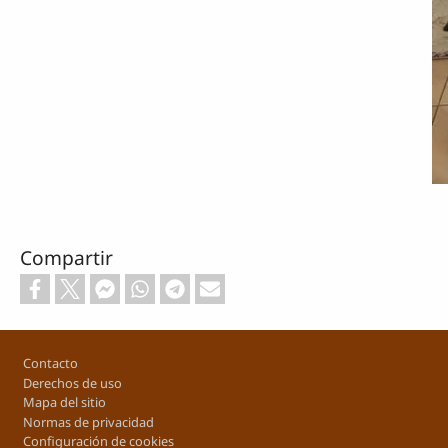
Compartir
Footer
Contacto
Derechos de uso
Mapa del sitio
Normas de privacidad
Configuración de cookies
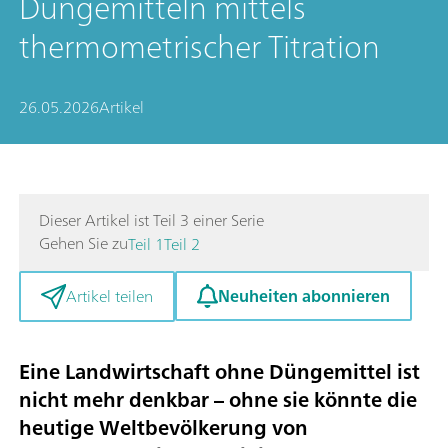
Düngemitteln mittels
thermometrischer Titration
26.05.2026
Artikel
Dieser Artikel ist Teil 3 einer Serie
Gehen Sie zu
Teil 1
Teil 2
Neuheiten abonnieren
Artikel teilen
Eine Landwirtschaft ohne Düngemittel ist
nicht mehr denkbar – ohne sie könnte die
heutige Weltbevölkerung von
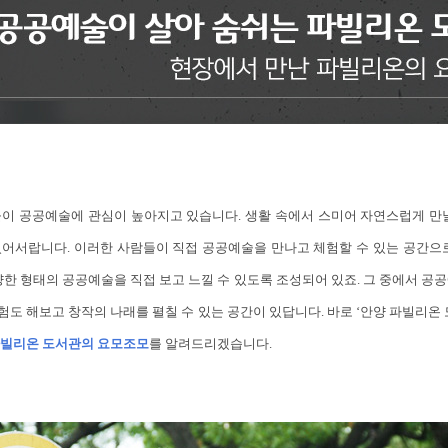
들이 공공예술에 관심이 높아지고 있습니다. 생활 속에서 스미어 자연스럽게 만날
있어서랍니다. 이러한 사람들이 직접 공공예술을 만나고 체험할 수 있는 공간으로
양한 형태의 공공예술을 직접 보고 느낄 수 있도록 조성되어 있죠. 그 중에서 공
도 해보고 창작의 나래를 펼칠 수 있는 공간이 있답니다. 바로 ‘안양 파빌리온 
빌리온 도서관의 요모조모
를 알려드리겠습니다.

····················

- Work instruction
If the records contain pictures, skip them, and transcribe exactly every line from the one with "Düngemitteln mittels" through the last line.

- Task answer
Düngemitteln mittels
thermometrischer Titration
26.05.2026
Artikel
Dieser Artikel ist Teil 3 einer Serie
Gehen Sie zu
Teil 1
Teil 2
Neuheiten abonnieren
Artikel teilen
Eine Landwirtschaft ohne Düngemittel ist
nicht mehr denkbar – ohne sie könnte die
heutige Weltbevölkerung von
들이 공공예술에 관심이 높아지고 있습니다. 생활 속에서 스미어 자연스럽게 만날
있어서랍니다. 이러한 사람들이 직접 공공예술을 만나고 체험할 수 있는 공간으로
양한 형태의 공공예술을 직접 보고 느낄 수 있도록 조성되어 있죠. 그 중에서 공
도 해보고 창작의 나래를 펼칠 수 있는 공간이 있답니다. 바로 ‘안양 파빌리온 
빌리온 도서관의 요모조모
를 알려드리겠습니다.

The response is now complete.